Exercise inputs »
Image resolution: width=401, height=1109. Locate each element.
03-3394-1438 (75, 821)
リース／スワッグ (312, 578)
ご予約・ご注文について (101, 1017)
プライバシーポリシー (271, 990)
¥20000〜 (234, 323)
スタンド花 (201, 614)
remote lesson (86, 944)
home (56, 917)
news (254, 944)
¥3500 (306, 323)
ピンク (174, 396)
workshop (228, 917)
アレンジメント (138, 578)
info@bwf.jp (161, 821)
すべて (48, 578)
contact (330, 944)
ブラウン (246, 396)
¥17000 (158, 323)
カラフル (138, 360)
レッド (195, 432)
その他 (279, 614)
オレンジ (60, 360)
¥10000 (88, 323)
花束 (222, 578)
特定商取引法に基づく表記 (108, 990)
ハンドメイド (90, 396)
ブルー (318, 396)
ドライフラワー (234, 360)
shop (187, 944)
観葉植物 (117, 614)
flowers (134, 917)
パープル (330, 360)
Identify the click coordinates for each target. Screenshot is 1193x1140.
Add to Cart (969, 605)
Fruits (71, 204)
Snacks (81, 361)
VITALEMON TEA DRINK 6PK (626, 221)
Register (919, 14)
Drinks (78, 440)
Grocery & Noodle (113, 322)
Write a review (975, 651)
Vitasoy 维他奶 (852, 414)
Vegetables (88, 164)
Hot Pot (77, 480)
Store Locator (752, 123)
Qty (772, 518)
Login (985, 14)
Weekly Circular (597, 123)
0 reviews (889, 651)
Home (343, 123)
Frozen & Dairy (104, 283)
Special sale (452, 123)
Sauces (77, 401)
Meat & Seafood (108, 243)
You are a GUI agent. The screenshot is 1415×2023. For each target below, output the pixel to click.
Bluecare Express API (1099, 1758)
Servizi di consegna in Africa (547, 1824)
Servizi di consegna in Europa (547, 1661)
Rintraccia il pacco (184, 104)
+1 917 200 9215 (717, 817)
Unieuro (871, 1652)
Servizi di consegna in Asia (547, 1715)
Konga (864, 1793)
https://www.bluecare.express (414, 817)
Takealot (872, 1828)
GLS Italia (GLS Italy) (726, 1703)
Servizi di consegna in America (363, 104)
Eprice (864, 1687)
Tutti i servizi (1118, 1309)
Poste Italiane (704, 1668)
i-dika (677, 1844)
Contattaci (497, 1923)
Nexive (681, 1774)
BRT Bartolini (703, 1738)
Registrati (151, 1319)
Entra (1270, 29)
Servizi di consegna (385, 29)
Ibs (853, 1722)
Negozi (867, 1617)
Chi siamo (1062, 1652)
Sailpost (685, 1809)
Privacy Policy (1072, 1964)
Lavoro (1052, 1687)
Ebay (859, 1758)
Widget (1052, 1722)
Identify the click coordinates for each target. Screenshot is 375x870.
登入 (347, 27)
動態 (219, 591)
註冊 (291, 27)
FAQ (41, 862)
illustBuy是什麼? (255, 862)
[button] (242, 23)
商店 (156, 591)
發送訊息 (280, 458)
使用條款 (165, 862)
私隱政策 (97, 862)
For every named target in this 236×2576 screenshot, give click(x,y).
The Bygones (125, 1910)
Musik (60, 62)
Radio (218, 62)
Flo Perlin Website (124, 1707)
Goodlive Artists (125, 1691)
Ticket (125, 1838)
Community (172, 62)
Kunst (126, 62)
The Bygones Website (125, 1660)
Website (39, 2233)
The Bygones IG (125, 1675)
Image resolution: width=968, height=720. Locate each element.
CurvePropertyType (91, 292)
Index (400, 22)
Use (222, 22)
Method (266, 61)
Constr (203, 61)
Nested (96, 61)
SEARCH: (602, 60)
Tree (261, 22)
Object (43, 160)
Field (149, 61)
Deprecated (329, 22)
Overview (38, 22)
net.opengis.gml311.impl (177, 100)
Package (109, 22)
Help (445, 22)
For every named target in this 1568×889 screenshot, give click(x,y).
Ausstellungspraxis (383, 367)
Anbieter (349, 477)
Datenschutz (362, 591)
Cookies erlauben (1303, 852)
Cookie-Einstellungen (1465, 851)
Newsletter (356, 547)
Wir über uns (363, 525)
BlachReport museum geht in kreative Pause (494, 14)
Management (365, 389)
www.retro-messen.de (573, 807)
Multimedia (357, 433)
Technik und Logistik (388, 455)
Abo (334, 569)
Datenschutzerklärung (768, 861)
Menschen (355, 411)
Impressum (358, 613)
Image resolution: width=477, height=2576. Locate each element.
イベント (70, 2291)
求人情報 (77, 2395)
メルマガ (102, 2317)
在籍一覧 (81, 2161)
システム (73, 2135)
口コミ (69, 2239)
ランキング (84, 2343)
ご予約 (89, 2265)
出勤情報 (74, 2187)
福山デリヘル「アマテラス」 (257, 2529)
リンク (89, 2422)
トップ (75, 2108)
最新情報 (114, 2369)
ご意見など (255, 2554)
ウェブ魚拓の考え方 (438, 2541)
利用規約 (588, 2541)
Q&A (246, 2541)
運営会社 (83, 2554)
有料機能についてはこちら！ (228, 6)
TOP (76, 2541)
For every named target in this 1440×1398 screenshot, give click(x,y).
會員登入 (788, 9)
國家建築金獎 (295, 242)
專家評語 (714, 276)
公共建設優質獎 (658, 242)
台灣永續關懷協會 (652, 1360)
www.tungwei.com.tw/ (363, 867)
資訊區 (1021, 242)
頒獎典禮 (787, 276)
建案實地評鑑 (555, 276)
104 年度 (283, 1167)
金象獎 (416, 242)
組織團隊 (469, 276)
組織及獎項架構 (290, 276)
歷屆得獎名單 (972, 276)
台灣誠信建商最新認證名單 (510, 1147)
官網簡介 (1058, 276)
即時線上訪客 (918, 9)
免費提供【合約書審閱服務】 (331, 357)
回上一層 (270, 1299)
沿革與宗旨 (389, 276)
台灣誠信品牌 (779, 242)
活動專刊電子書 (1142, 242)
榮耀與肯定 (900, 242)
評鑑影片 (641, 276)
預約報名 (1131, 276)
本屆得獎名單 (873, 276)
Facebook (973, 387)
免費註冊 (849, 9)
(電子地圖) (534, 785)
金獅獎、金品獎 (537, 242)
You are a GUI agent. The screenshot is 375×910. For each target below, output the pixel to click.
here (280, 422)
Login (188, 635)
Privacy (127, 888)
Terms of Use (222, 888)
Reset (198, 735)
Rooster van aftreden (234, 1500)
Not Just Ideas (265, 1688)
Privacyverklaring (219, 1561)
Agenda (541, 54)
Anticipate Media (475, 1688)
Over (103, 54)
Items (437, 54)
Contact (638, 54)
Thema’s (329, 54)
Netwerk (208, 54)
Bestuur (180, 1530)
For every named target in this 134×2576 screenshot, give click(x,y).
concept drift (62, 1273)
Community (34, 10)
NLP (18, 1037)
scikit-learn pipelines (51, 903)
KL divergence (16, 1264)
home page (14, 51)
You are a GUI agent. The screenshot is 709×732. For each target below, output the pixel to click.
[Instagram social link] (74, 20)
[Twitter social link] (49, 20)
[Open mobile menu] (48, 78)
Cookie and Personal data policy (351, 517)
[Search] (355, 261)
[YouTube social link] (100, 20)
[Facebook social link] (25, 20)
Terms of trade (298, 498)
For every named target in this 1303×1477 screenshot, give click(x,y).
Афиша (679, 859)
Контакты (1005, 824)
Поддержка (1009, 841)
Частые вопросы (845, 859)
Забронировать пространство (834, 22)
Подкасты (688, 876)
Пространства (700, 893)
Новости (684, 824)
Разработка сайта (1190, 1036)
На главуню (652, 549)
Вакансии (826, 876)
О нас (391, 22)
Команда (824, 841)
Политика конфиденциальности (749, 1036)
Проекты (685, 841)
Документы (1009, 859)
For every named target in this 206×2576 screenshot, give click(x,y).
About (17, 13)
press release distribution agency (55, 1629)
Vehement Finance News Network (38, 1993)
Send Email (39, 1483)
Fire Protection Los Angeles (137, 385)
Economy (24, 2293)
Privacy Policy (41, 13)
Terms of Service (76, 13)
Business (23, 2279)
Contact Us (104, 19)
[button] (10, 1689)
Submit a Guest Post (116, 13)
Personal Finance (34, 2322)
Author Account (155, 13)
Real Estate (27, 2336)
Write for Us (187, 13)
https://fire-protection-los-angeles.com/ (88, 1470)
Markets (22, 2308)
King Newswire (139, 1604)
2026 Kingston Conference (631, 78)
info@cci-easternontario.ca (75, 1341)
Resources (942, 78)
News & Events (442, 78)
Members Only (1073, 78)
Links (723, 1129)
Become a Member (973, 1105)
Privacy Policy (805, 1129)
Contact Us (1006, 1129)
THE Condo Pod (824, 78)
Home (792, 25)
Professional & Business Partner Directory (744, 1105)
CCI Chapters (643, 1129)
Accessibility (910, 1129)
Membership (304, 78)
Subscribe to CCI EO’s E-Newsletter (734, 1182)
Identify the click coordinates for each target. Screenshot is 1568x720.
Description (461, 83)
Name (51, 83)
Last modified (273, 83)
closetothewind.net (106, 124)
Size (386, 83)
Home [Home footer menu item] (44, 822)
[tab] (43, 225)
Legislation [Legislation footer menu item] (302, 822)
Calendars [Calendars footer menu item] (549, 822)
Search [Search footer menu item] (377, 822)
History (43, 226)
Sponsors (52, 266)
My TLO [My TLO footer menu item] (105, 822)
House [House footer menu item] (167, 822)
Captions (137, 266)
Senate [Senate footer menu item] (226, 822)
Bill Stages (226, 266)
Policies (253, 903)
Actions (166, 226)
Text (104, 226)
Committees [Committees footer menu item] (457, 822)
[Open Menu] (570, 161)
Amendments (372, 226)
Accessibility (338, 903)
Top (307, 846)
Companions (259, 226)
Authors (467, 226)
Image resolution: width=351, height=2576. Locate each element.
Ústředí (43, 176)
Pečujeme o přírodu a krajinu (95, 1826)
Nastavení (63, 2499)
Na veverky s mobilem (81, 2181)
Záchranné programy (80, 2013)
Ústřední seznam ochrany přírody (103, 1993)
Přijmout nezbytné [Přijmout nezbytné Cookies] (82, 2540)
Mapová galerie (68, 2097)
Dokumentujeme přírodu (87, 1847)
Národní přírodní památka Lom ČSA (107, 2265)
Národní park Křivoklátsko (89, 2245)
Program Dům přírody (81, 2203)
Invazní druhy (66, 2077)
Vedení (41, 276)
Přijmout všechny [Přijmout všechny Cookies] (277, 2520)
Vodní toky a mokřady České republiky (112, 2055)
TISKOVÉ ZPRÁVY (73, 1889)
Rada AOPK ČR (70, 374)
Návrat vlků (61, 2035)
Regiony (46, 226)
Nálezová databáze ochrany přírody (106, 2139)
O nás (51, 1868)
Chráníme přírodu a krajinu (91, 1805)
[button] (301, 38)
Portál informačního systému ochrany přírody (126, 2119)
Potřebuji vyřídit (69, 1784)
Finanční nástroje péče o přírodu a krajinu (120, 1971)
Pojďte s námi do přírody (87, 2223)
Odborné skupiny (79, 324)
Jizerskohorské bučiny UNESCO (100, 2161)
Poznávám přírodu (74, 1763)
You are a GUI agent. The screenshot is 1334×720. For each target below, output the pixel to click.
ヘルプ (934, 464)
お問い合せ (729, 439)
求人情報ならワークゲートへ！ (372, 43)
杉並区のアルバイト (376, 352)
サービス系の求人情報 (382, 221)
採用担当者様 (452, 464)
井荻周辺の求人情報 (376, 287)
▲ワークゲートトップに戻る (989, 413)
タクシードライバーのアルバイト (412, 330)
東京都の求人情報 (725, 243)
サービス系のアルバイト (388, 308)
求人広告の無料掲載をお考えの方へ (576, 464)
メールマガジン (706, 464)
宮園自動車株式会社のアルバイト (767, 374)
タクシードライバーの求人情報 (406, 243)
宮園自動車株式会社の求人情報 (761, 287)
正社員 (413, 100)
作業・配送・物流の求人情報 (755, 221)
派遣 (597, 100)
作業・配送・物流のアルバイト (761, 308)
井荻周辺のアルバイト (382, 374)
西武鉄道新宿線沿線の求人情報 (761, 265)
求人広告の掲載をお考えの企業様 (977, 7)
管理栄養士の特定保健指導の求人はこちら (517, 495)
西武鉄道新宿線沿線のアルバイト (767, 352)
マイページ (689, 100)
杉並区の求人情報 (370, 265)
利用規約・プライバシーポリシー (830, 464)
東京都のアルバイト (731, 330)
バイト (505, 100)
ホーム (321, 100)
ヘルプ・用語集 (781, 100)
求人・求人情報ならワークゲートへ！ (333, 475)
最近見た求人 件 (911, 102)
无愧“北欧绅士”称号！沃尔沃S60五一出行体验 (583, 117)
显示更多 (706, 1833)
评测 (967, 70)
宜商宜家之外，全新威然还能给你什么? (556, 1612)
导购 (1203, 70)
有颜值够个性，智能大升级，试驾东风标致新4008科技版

Exercise » The answer should be a single number: the count of lines in the records that hold the string "Image".

Answer » 4